At one point, I was so hungry for sales that I didn’t want to turn down any transaction. If I was home, I would let someone come grab an order. Even if it meant stopping what I was doing, even if it meant rearranging my day, even if it meant juggling three little kids while my husband worked full time.

And then came the day that gave me permission to set boundaries I’d never had before.

A new customer called and said, “Hey, I’ll be in your area at 2:30 on Monday. Can I swing by to grab the order I forgot to pick up on Saturday?”

I agreed. It seemed late enough that I wouldn’t be in the middle of pre school pickup, and early enough that the baby would be napping.

So when the time came, I got off the tractor, took off my coveralls, packed their box, put the livestock dogs away, and got everything ready while the kids all napped.

Then I waited.
And waited.

Eventually I went inside to check on the kids and found the baby awake and crying, and my daughter had covered her face and my brand new tile floor, the one I had saved years for, in permanent marker.

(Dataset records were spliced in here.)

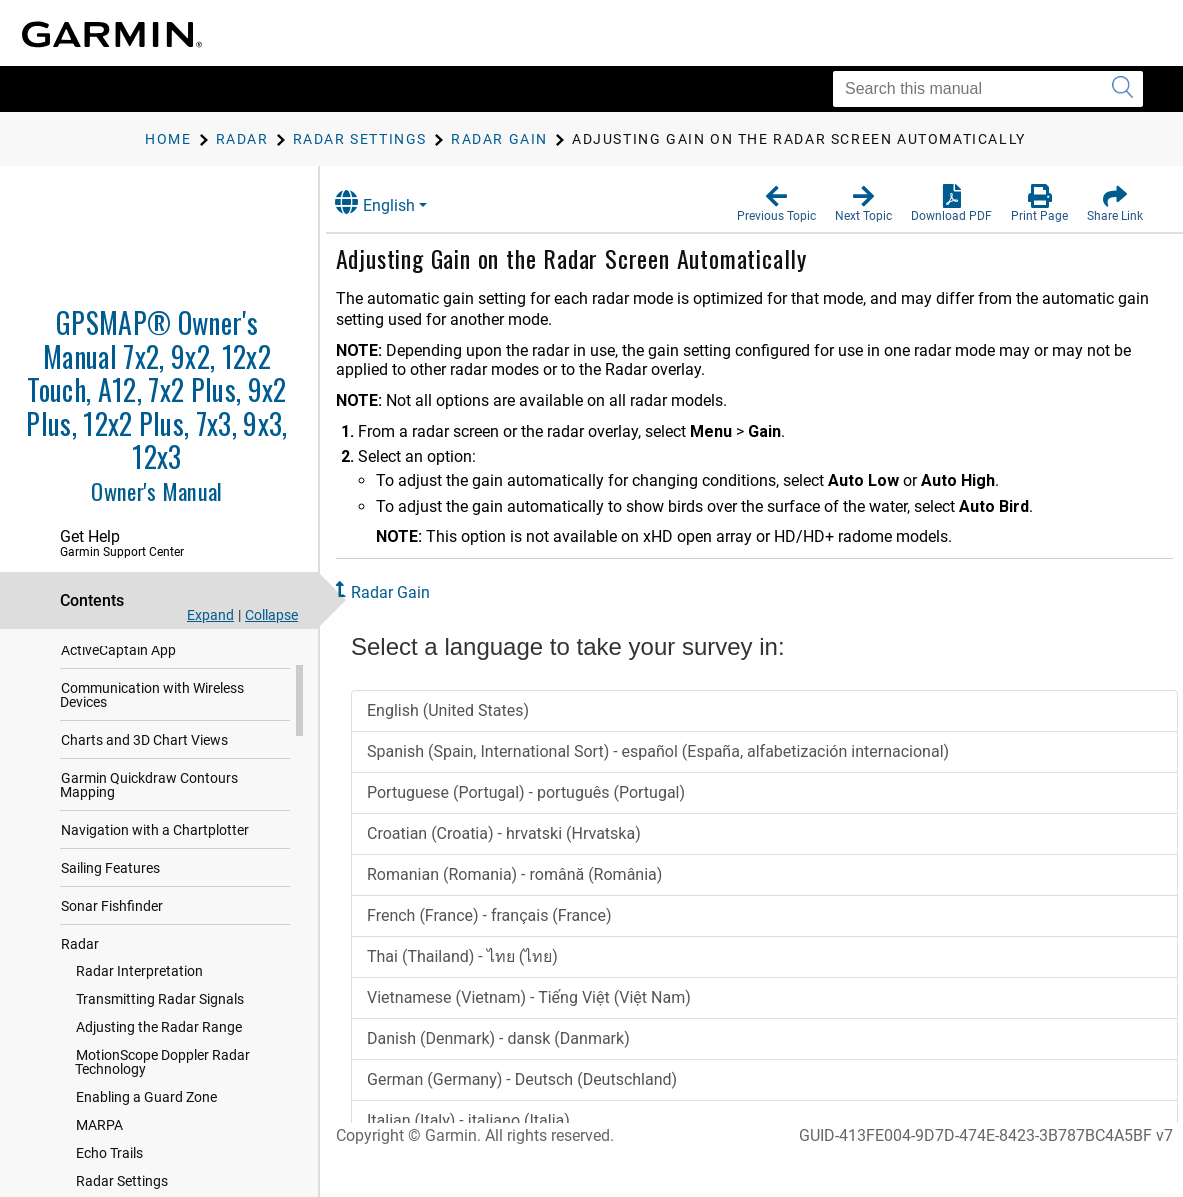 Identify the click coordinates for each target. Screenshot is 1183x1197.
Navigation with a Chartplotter (155, 850)
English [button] (395, 202)
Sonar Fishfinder (112, 926)
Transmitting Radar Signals (160, 1019)
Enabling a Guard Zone (146, 1117)
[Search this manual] (988, 89)
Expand (210, 615)
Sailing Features (110, 888)
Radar (80, 964)
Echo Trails (109, 1173)
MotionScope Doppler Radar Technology (162, 1082)
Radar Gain (410, 592)
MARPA (99, 1145)
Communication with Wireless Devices (152, 715)
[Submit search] (1122, 89)
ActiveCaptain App (118, 670)
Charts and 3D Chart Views (144, 760)
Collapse (271, 615)
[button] (776, 204)
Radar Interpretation (139, 991)
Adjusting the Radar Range (159, 1047)
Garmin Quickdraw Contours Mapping (149, 805) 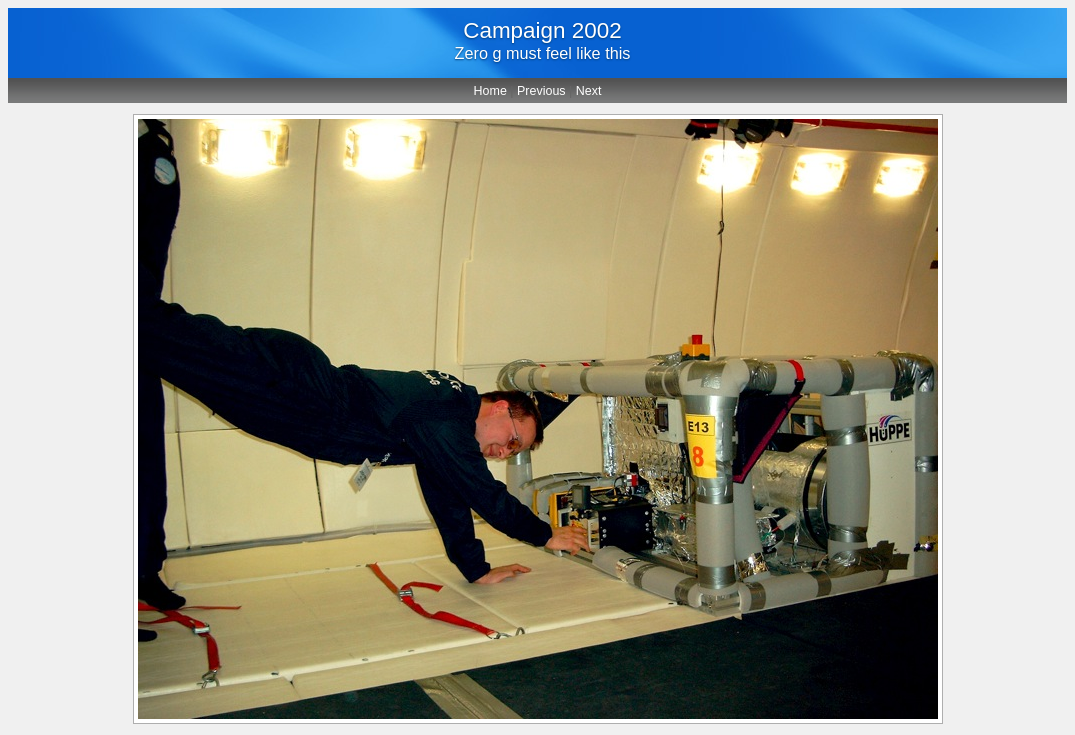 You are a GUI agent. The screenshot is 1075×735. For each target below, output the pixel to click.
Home (490, 91)
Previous (541, 91)
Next (589, 91)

That was the moment I hit the wall people talk about.

4PM rolled around before the customer finally pulled in, while I stood there holding a crying baby, staring at marker all over my floor, and realizing I was now an hour and a half behind on everything else — because what people don’t realize is that livestock still have to be fed and cared for in the evenings.

Dean was sobbing.
Gracie had black eyebrows drawn on her face.
And I sat down on that newly decorated, hard earned floor and thought,
“I can’t do this.”

My stress had hit a level I didn’t even know was possible.
I was putting customers ahead of the very kids I had built this life for, and I still wasn’t even paying myself a wage.

That wasn’t a one-time occurrence in those early years.

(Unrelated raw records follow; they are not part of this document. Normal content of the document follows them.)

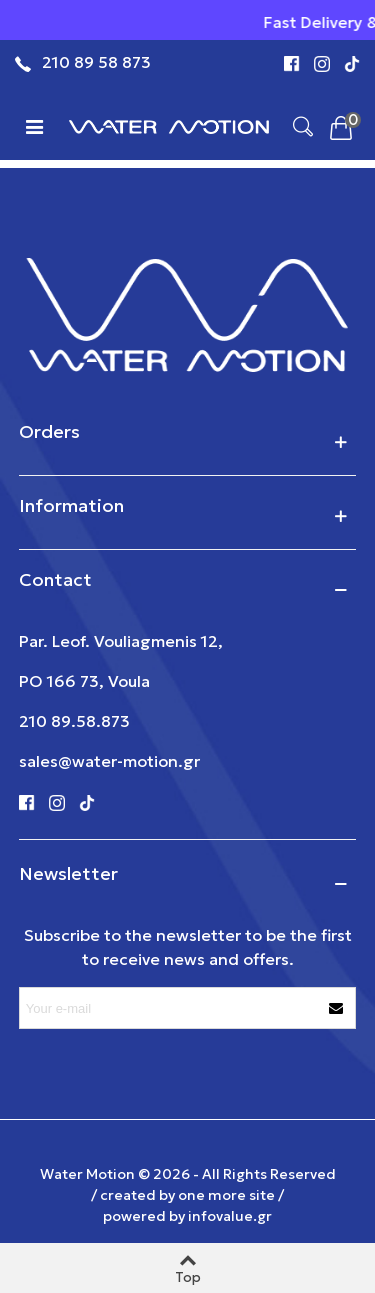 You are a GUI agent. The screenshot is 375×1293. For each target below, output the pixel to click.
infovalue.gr (230, 1216)
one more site (226, 1195) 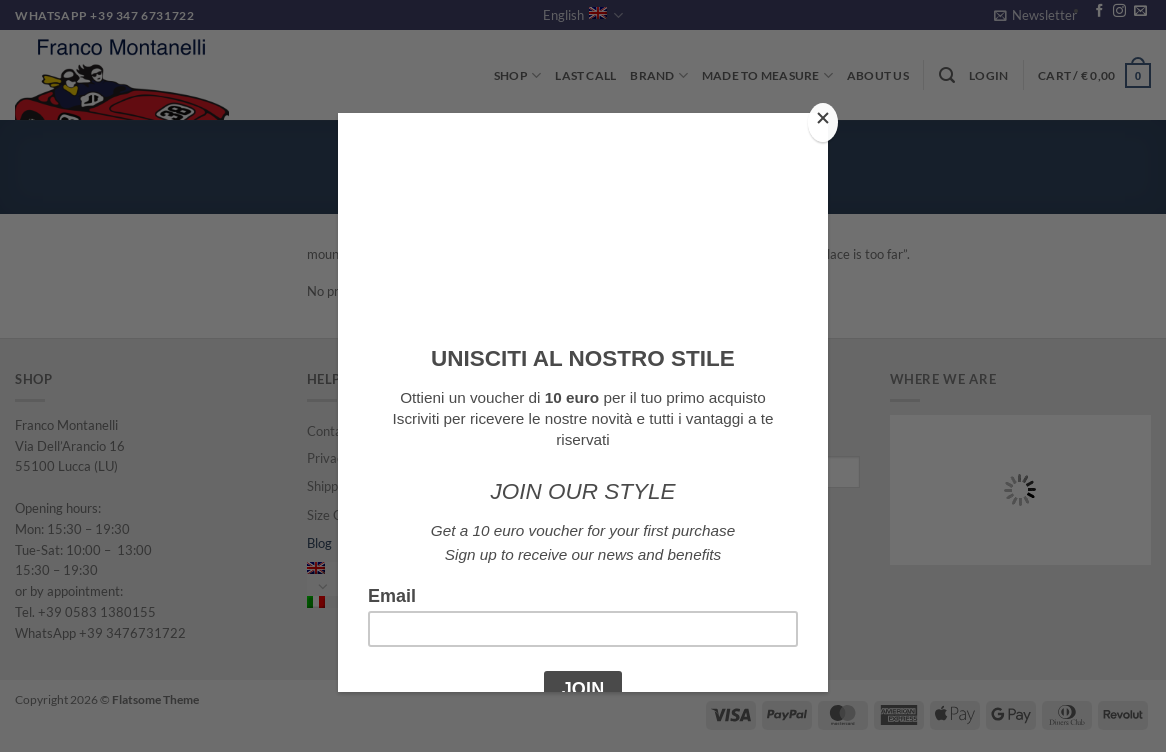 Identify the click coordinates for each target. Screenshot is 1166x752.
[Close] (823, 122) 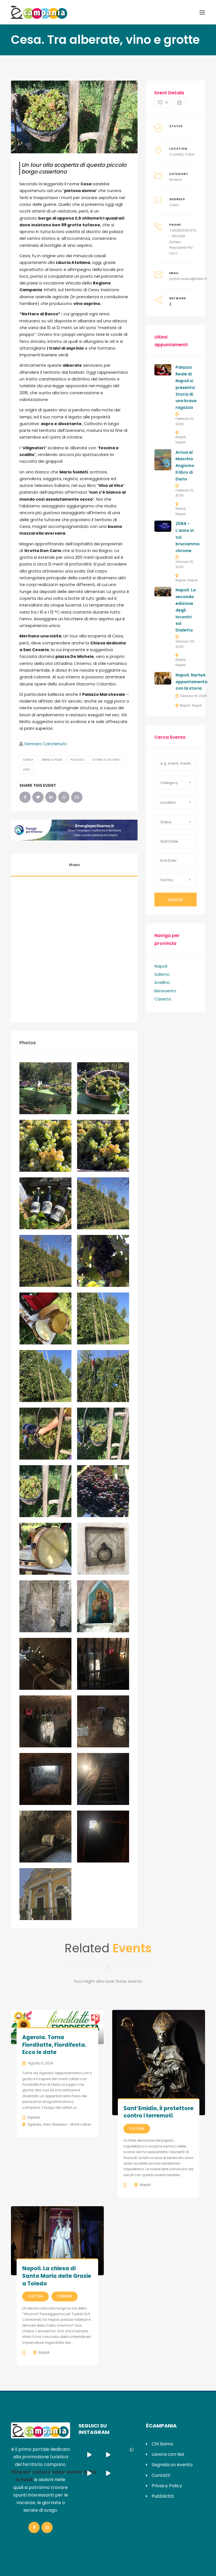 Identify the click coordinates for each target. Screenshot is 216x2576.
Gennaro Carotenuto (45, 744)
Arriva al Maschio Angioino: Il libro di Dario (185, 466)
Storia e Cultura (106, 760)
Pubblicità (163, 2496)
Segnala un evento (172, 2464)
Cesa (189, 154)
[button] (175, 783)
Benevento (165, 991)
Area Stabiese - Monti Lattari (67, 2124)
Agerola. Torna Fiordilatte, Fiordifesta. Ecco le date (54, 2045)
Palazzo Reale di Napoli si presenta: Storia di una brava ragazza (186, 387)
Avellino (162, 982)
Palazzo (77, 760)
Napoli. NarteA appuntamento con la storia (192, 681)
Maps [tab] (74, 864)
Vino (26, 769)
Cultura (136, 2128)
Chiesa (28, 760)
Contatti (161, 2475)
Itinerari (175, 179)
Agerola (34, 2124)
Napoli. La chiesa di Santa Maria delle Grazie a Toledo (56, 2276)
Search (175, 899)
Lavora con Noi (168, 2454)
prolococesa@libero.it (188, 278)
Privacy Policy (167, 2485)
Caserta (176, 154)
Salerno (162, 974)
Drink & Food (52, 760)
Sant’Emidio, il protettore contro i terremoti (158, 2112)
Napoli (181, 437)
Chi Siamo (162, 2444)
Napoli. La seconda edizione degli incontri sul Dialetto (186, 610) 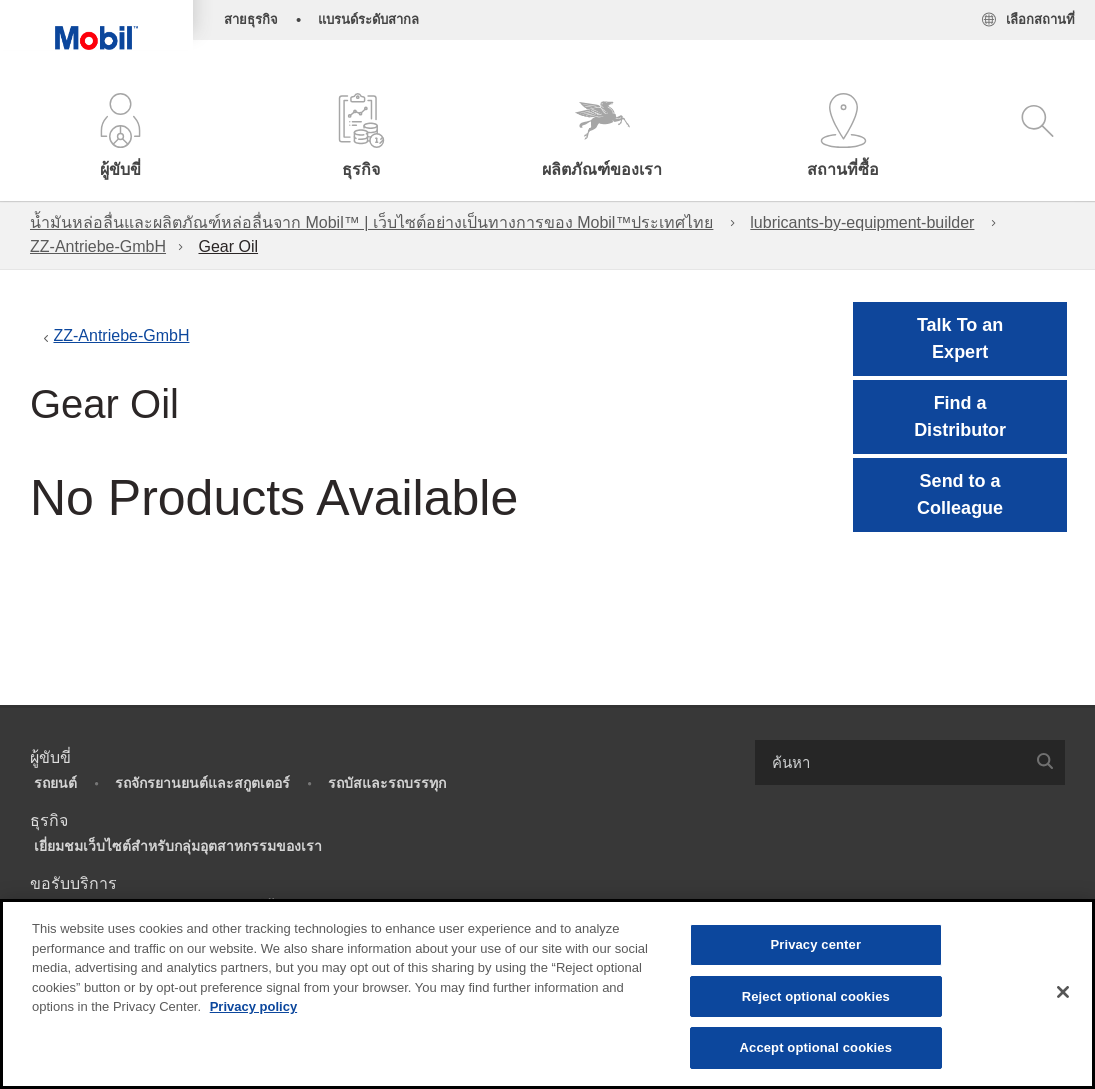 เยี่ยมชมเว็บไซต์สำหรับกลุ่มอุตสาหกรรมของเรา (178, 846)
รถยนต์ (55, 783)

That was when I realized that without boundaries, I was going to burn out long before I ever built something that could actually support our family. It was a moment of clarity one day when I had a thought. No one calls Safeway to ask them to stay open an hour later because they forgot their hours. No one calls the Farmers Market Manager to ask vendors to stay an hour later.

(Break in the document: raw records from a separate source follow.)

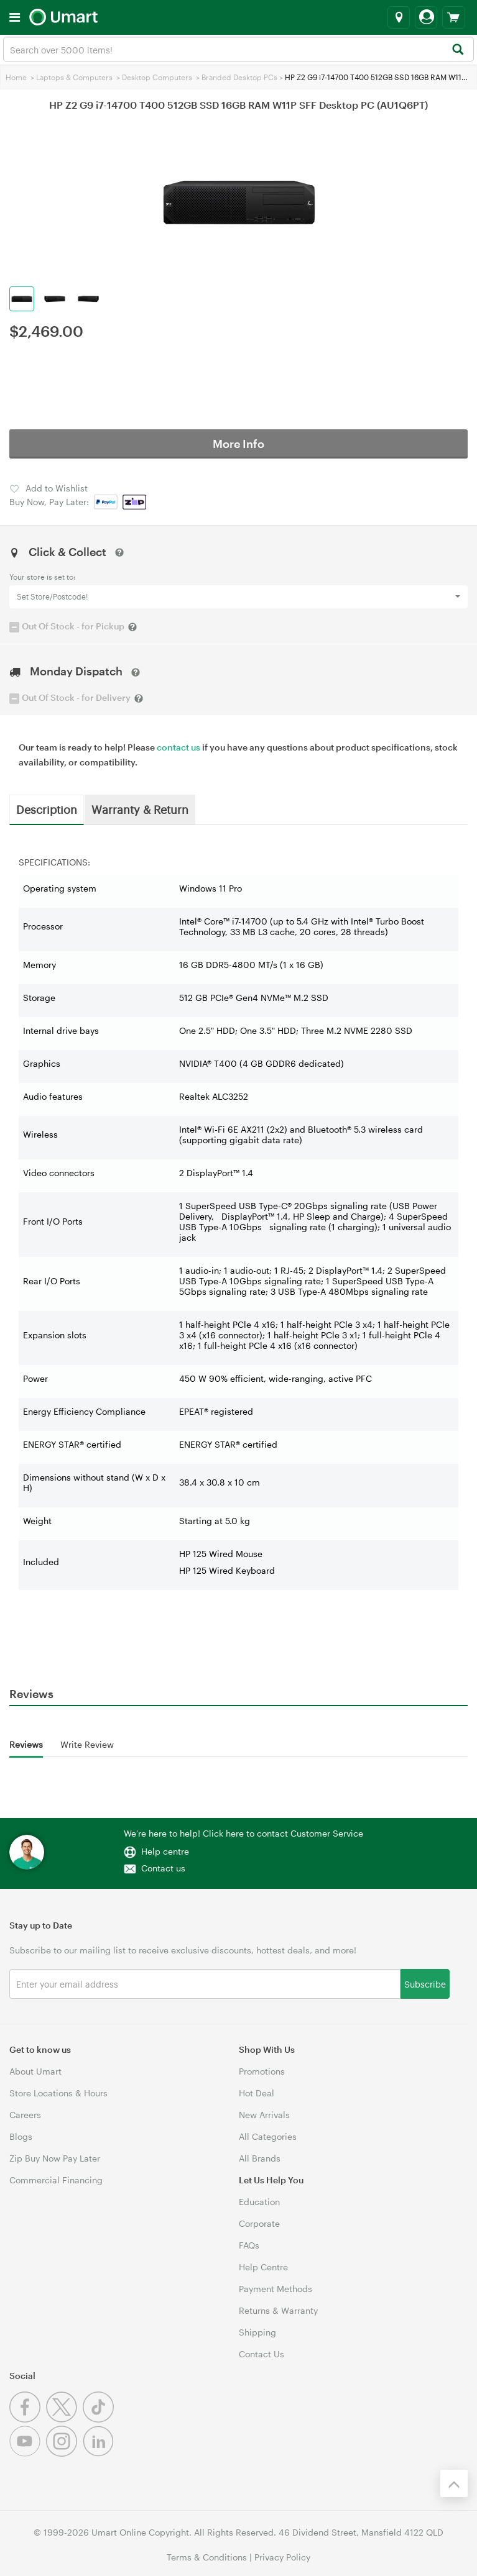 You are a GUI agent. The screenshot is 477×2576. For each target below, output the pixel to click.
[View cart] (453, 17)
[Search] (457, 50)
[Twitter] (64, 2419)
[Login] (426, 17)
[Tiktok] (100, 2419)
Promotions (262, 2071)
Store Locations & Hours (58, 2093)
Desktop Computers (157, 77)
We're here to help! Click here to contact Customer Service (243, 1833)
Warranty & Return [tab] (139, 809)
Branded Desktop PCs (239, 77)
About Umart (35, 2071)
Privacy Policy (282, 2557)
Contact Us (261, 2354)
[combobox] (238, 49)
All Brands (259, 2158)
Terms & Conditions (207, 2557)
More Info (238, 443)
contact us (178, 747)
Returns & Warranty (278, 2310)
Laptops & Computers (74, 77)
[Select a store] (398, 17)
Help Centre (263, 2267)
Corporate (259, 2223)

Ninety-nine percent of our customers understand.
Just like a farmers market, we’re here from 10 to 2.
Just like a grocery store, when the doors close, we’re done for the day.

Over time, our business has grown, but my outlook has stayed the same.
We don’t bend on our hours, because bending leads to breaking, and I’ve already been broken enough.

In 2025, we extended our store hours to 4 PM. The response was great, but we were exhausted come winter. Those two extra hours meant we were putting off all other work. Remember: even though we aren’t in the store, there are hours of work that need to be done out here every single day. & on Saturdays, we get up earlier to do morning chores & then we still have to do evening chores. That’s when we made the decision to go back to 2 PM.

I love our store.
I love seeing you.
I love knowing your kids, hearing about your jobs, and watching families come back year after year.

Last year, hiring someone to take the store off my shoulders came with tears. I wasn’t just exhausted but I was missing all of my sons baseball games, struggling to see how this was sustainable. I was sure people would stop coming if I wasn’t the one standing there, though. I was convinced sales would drop and I would have to let our new employee go.

But that didn’t happen.

We are busier than ever, and every smiling face that walks through the door reminds me that the roots of this farm go deeper than just me.

This journey has taught me a lot about what it really looks like to run a brick and mortar business, which is so drastically different than the online version I was operating prior and peeling back the curtain, the good and the bad, helps people understand the why behind our decisions.

It’s not that we don’t want to be helpful, it’s that we only have the capacity to do so much and do it well. Right now, the livestock and our kids have to take priority. And, if I’ve learned anything in the last few months after getting so sick? It’s that my health, stress and sanity need to come before anything else so that I can continue to be here for years to come.

So thank you for sticking with us as we stick to our hours. It is an honor to feed our community.